We can say with great certainty the Fedora Project is pleased to announce the release of Fedora 20 ("Heisenbug"), which coincides with the 10th anniversary of the creation of the Fedora Project.

Download this leading-edge, free and open source operating system now:

http://mirrors.fedoraproject.org/publiclist/Fedora/20/ppc64/

Detailed information about the Fedora 20 release which Fedora for Power is based on can be seen in the release notes:

http://docs.fedoraproject.org/en-US/Fedora/20/html/Release_Notes/index.html


Supported Hardware

IBM POWER servers are the only systems fully supported by Fedora for Power at this time.

Apple MacPPC systems are not supported, have not been tested, and are not expected to work.

Power-Specific Features

In addition to all of the standard Fedora 20 features, Fedora 20 for Power also has the following changes:

  • grub2 has replaced yaboot as the DVD bootloader. yaboot is now completely deprecated.
  • All 32-bit packages have been removed from the install media. They are still available online.

Maturity and Advanced Features

Sometimes it's not the big, new features that make a user's experience better; it's the little enhancements or long-awaited tricky features that really help make a new release the bee's knees. Fedora for Power inherits the following enhancements and changes from Fedora 20.
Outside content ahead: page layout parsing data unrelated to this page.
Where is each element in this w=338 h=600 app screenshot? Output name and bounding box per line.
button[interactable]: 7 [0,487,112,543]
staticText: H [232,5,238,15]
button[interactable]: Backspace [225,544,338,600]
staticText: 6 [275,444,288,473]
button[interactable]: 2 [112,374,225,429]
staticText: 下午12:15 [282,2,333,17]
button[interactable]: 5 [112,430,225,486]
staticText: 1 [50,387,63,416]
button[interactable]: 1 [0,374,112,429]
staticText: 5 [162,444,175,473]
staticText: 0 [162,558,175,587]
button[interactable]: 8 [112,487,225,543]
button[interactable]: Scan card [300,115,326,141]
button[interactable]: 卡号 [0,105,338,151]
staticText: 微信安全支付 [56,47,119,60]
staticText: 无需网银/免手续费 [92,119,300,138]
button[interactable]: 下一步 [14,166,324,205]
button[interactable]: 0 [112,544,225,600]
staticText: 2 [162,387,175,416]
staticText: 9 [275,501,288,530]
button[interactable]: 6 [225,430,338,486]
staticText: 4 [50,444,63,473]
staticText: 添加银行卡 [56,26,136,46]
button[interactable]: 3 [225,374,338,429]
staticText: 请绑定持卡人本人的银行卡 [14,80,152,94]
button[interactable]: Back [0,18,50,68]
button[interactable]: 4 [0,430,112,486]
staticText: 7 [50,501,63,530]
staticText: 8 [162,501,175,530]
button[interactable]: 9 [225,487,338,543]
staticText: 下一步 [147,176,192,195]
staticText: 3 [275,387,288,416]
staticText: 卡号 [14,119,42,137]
NetworkManager Improvements

NetworkManager is getting several improvements in Fedora 20 that will be welcome additions for power users and system administrators.

Users will now be able to add, edit, delete, activate, and de-activate network connections via the nmcli command line tool, which will make life much easier for non-desktop uses of Fedora.
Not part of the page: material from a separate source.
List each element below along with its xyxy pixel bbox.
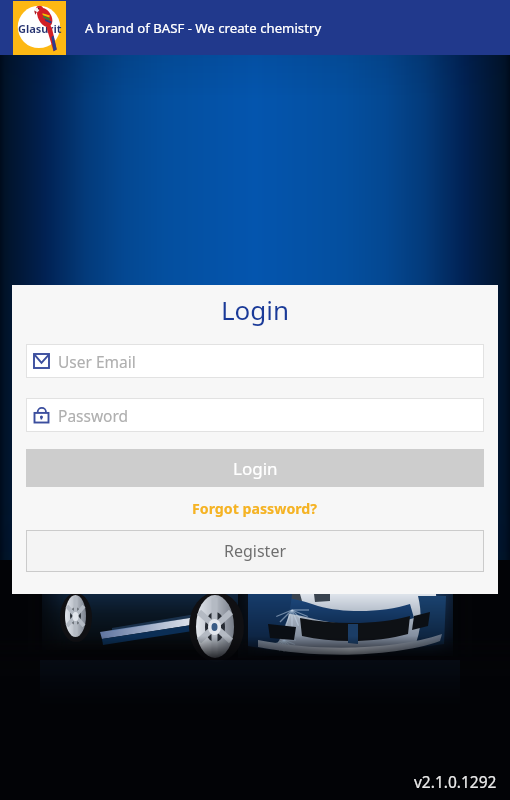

NetworkManager is also getting support for bonding interfaces and bridging interfaces. Bonding and bridging are used in many enterprise setups and are necessary for virtualization and fail-over scenarios.

No Default Sendmail, Syslog

In the interests of paring down services that are generally not used on desktop systems, Fedora 20 removes and replaces some services that many users find unnecessary from the Live Desktop DVD. They will remain available as installable packages for users who might need them.

The systemd journal now takes the place as the default logging solution for minimal and other selected installation methods, such as the Live Desktop DVD, having been tested and able to manage persistent logging in place of syslog.

Also, Sendmail will no longer be installed by default, as most Fedora installs have no need of a Mail Transfer Agent (MTA).

Power-specific Bugs

  • yelp may segfault. Yelp is run automatically by gnome the first time you login.
  • Users with graphics cards powered by the radeon driver may have to install using VNC or text mode.

Fedora Project Documentation and Common Bugs

Read the full release notes for Fedora 20, guides for several languages, and learn about known bugs and how to report new ones:

http://docs.fedoraproject.org/

  • Fedora 20 common bugs are documented at:

http://fedoraproject.org/wiki/Common_F20_bugs

This page includes information on several known non-blocker bugs in Fedora 20, please be sure to read it before installing!

Future Fedora for Power Development

Fedora.Next and what it means to secondary architectures

Fedora is currently undergoing a revamp to restructure and redefine how Fedora is produced and consumed. In that context it might make sense to also think about some changes to Secondary Architectures in Fedora, ranging from what products we want to provide with our architectures over how our release cycle and life cycles are to even more radical changes.

We'll kick off a discussion for that on the secondary arch mailinglist in January to see what we'd like to keep and what things we might want to change.

New secondary architecture in planing: ppc64le

One of the

F

s in Fedora stands for First. So when IBM announced they want to invest and support little endian for Linux variants on their Power architecture a few months ago we immediately jumped on the boat and to make sure Fedora would work on that architecture as well.

It's work in progress at the moment and in the early stages but progressing steadily. The folks from IBM are doing the lion share of the work right now with several of the community folks helping out here and there when they encounter oddball cases. Once the whole bootstrap is solid enough we'll start doing the builds on the Fedora side inside koji with proper builders and the whole infrastructure for it.

We expect to have "something" ready for Fedora 21, but it'll likely be more of a tech preview. Interested parties should then be able to download and install it on LE capable hardware to give it a try.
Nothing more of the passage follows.